TRY IT:
Word for word, repeat each of the records below.

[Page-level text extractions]
+++

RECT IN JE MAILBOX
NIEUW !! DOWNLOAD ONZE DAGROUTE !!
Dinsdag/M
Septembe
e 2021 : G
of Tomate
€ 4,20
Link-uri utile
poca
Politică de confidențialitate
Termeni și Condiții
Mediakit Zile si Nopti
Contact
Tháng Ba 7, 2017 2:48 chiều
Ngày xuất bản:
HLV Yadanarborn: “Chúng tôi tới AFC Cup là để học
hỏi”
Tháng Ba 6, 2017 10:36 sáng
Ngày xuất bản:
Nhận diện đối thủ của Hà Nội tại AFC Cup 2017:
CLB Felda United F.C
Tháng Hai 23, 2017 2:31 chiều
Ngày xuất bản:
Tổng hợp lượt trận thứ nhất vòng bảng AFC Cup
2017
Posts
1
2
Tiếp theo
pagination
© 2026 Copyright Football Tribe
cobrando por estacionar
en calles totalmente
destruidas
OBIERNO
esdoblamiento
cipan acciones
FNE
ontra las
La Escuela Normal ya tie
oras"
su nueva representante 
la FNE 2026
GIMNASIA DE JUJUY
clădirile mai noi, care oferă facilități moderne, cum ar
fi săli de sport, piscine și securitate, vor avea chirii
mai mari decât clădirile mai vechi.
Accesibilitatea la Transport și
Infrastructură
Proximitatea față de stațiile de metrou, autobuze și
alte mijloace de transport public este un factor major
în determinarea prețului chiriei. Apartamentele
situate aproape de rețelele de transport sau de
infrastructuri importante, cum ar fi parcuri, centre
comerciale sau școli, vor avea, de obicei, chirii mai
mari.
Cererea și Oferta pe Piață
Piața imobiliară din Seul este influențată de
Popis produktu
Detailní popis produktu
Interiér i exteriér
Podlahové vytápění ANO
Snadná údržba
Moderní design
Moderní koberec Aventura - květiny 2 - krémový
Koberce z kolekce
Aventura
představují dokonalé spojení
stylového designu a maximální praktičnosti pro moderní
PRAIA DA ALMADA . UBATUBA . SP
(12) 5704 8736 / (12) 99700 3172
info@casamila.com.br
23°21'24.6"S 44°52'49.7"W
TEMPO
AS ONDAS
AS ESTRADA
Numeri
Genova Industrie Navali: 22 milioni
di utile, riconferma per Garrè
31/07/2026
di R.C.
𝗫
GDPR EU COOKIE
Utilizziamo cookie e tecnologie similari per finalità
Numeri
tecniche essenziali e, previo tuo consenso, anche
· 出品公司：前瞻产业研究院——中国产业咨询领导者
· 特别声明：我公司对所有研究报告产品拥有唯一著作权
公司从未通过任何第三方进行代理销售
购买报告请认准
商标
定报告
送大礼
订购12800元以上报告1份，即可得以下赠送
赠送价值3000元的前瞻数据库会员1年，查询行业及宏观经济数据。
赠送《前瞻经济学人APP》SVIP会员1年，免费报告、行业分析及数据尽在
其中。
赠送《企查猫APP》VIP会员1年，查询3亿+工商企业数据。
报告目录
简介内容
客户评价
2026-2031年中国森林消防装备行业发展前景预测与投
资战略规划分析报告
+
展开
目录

+++

RESULT:
RECT IN JE MAILBOX
NIEUW !! DOWNLOAD ONZE DAGROUTE !!
Dinsdag/M
Septembe
e 2021 : G
of Tomate
€ 4,20
Link-uri utile
poca
Politică de confidențialitate
Termeni și Condiții
Mediakit Zile si Nopti
Contact
Tháng Ba 7, 2017 2:48 chiều
Ngày xuất bản:
HLV Yadanarborn: “Chúng tôi tới AFC Cup là để học
hỏi”
Tháng Ba 6, 2017 10:36 sáng
Ngày xuất bản:
Nhận diện đối thủ của Hà Nội tại AFC Cup 2017:
CLB Felda United F.C
Tháng Hai 23, 2017 2:31 chiều
Ngày xuất bản:
Tổng hợp lượt trận thứ nhất vòng bảng AFC Cup
2017
Posts
1
2
Tiếp theo
pagination
© 2026 Copyright Football Tribe
cobrando por estacionar
en calles totalmente
destruidas
OBIERNO
esdoblamiento
cipan acciones
FNE
ontra las
La Escuela Normal ya tie
oras"
su nueva representante 
la FNE 2026
GIMNASIA DE JUJUY
clădirile mai noi, care oferă facilități moderne, cum ar
fi săli de sport, piscine și securitate, vor avea chirii
mai mari decât clădirile mai vechi.
Accesibilitatea la Transport și
Infrastructură
Proximitatea față de stațiile de metrou, autobuze și
alte mijloace de transport public este un factor major
în determinarea prețului chiriei. Apartamentele
situate aproape de rețelele de transport sau de
infrastructuri importante, cum ar fi parcuri, centre
comerciale sau școli, vor avea, de obicei, chirii mai
mari.
Cererea și Oferta pe Piață
Piața imobiliară din Seul este influențată de
Popis produktu
Detailní popis produktu
Interiér i exteriér
Podlahové vytápění ANO
Snadná údržba
Moderní design
Moderní koberec Aventura - květiny 2 - krémový
Koberce z kolekce
Aventura
představují dokonalé spojení
stylového designu a maximální praktičnosti pro moderní
PRAIA DA ALMADA . UBATUBA . SP
(12) 5704 8736 / (12) 99700 3172
info@casamila.com.br
23°21'24.6"S 44°52'49.7"W
TEMPO
AS ONDAS
AS ESTRADA
Numeri
Genova Industrie Navali: 22 milioni
di utile, riconferma per Garrè
31/07/2026
di R.C.
𝗫
GDPR EU COOKIE
Utilizziamo cookie e tecnologie similari per finalità
Numeri
tecniche essenziali e, previo tuo consenso, anche
· 出品公司：前瞻产业研究院——中国产业咨询领导者
· 特别声明：我公司对所有研究报告产品拥有唯一著作权
公司从未通过任何第三方进行代理销售
购买报告请认准
商标
定报告
送大礼
订购12800元以上报告1份，即可得以下赠送
赠送价值3000元的前瞻数据库会员1年，查询行业及宏观经济数据。
赠送《前瞻经济学人APP》SVIP会员1年，免费报告、行业分析及数据尽在
其中。
赠送《企查猫APP》VIP会员1年，查询3亿+工商企业数据。
报告目录
简介内容
客户评价
2026-2031年中国森林消防装备行业发展前景预测与投
资战略规划分析报告
+
展开
目录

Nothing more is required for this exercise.